Extended Data Fig. 5
Extended Data Fig. 5. Identification of metaplastic Paneth cells in diseased large intestine.
a-i) Example workflow to finalise transferred annotations from scANVI/weighted kNN trainer for large intestine epithelial cells in disease. a) Distribution of uncertainty scores in disease data from large intestine epithelial cells from cancer and non-cancer. Dashed line indicates the 90th percentile cut off, where cells with an uncertainty score above this are classified as “unknown”. b) UMAP of large intestine epithelial cells with predicted annotations and unknown cells flagged. DCS = deep crypt secretory cells. c) Proportions of predicted large intestine epithelial cell annotations (colours as in b) including unknown cells by disease. d) UMAP of large intestine epithelial cells with leiden clustering at resolution = 1, used to reclassify unknown cells based on majority voting. e) Proportions of predicted large intestine epithelial cell annotations by leiden cluster. Red arrow points to cluster 24, which was reannotated to Paneth cells but originally annotated as a combination of goblet cells, doublets and unknown cells. f) Marker gene dot plot of large intestine epithelial cells and Paneth cells by leiden cluster. Paneth cell markers are highlighted for cluster 24. g) Proportions of cells in each leiden by donor. Black arrows highlight clusters dominated by cells from only one donor (excluded from the atlas), and red arrow highlights cluster 24 which contains metaplastic Paneth cells. h) UMAP of reannotated large intestine epithelial cells from disease, including metaplastic Paneth cells. i) Marker gene dot plot for reannotated cell types in large intestine epithelial cells from disease. j) Pseudobulk (decoupler) and differential gene expression analysis (DESeq2) comparing Paneth cells from inflamed small intestine (n = 27) and metaplastic Paneth cells from inflamed large intestine (n = 9). Genes with a positive log2FC are upregulated in metaplastic Paneth cells compared to native small intestine Paneth cells, based on two-sided Wald test with Benjamini and Hochberg correction.
Extended Data Fig. 6
Extended Data Fig. 6. Identification of INFLAREs.

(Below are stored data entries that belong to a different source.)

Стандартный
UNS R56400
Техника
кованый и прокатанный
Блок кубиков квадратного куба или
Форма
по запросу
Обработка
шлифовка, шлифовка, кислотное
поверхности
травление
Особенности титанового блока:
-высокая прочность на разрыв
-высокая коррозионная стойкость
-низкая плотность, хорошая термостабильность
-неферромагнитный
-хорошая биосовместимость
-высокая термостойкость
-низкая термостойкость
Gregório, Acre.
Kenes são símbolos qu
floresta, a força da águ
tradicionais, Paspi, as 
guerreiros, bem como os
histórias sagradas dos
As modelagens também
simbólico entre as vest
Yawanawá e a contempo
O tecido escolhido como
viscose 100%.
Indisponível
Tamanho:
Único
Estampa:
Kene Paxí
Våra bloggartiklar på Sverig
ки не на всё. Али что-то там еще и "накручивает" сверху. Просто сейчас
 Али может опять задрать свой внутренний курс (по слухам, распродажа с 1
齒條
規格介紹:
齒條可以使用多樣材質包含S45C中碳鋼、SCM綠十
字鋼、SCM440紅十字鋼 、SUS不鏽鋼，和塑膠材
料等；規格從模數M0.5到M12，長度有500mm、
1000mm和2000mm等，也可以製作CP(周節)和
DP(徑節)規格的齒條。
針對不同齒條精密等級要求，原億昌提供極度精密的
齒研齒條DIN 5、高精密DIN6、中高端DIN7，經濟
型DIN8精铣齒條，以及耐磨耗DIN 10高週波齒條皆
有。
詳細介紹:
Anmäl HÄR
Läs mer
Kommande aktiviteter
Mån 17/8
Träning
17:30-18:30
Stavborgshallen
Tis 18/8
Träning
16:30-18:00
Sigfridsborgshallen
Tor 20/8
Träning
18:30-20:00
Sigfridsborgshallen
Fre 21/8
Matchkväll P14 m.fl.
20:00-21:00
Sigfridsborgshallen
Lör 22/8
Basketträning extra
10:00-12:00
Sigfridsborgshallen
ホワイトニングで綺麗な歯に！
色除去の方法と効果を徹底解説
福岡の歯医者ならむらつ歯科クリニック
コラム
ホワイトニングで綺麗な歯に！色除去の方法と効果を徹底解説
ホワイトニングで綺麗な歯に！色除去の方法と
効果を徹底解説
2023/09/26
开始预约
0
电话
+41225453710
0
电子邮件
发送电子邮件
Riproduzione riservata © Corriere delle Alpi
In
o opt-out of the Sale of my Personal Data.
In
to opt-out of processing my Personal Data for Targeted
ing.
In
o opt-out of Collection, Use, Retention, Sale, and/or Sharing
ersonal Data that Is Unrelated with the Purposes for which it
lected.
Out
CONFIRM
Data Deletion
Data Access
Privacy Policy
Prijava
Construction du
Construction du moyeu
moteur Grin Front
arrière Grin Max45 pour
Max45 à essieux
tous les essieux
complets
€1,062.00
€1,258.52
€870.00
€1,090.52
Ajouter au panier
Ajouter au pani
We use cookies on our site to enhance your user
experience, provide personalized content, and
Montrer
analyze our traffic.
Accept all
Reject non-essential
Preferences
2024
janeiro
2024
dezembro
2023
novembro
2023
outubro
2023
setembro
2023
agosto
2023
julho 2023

a) Overview of the number of MGN (Mucous gland neck)/INFLAREs (Inflammatory Epithelial cells) and donors per study, broken down by age and region of the GI. Dot size indicates the number of donors, colour indicates the number of cells. b) UMAP of subclustered surface foveolar (SF) cells from small intestine, showing heterogeneity of marker genes and additional genes upregulated in disease cells annotated as SF cells (SF-like cells). c) UMAP of subclustered INFLAREs, SF/SF-like cells and either goblet or enterocyte populations, showing distinct separation of populations highlighting transcriptional differences. d) UMAP of subclustered SF and SF-like cells across the atlas, coloured by age, region and disease status. e) Overlap of SF/SF-like marker genes from different regions. Marker genes of SF/SF-like cells were calculated by differential gene expression (wilcoxon rank-sum test) of other stomach and small intestine epithelial cells separately for healthy adult stomach SF cells, healthy adult duodenum SF cells and ileum CD SF-like cells showing overlapping marker genes. f) Heatmap of overlapping marker genes calculated in (e) (with MUC5AC for reference) showing overlapping genes across all comparisons, healthy duodenum and CD ileum, and selected genes of the 165 overlapping in healthy stomach and CD ileum. g) Violin plot for QC metrics across epithelial cell subsets from diseased samples (mito = mitochondria, ribo = ribosomal, hb = haemoglobin). h) Stacked barplot for sample retrieval method for cells in disease small intestinal samples, highlighting that the majority of INFLAREs come from resections rather than biopsies. i) UMAP of epithelial cells from large intestine, with added data from studies, (totalling an additional 209,347 cells from 23 control, 24 CD and 23 UC patients) coloured by cell type, MUC6 gene expression and gene score for INFLARE markers (MUC6, BPIFB1, AQP5, PGC). j) Cells from (i) filtered by log-normalised MUC6 expression greater than 1, coloured by MUC6 gene expression and INFLARE marker score. k) Cells from (j) coloured by cell type, study, disease and donor.
Extended Data Fig. 7
Extended Data Fig. 7. Validation of INFLAREs.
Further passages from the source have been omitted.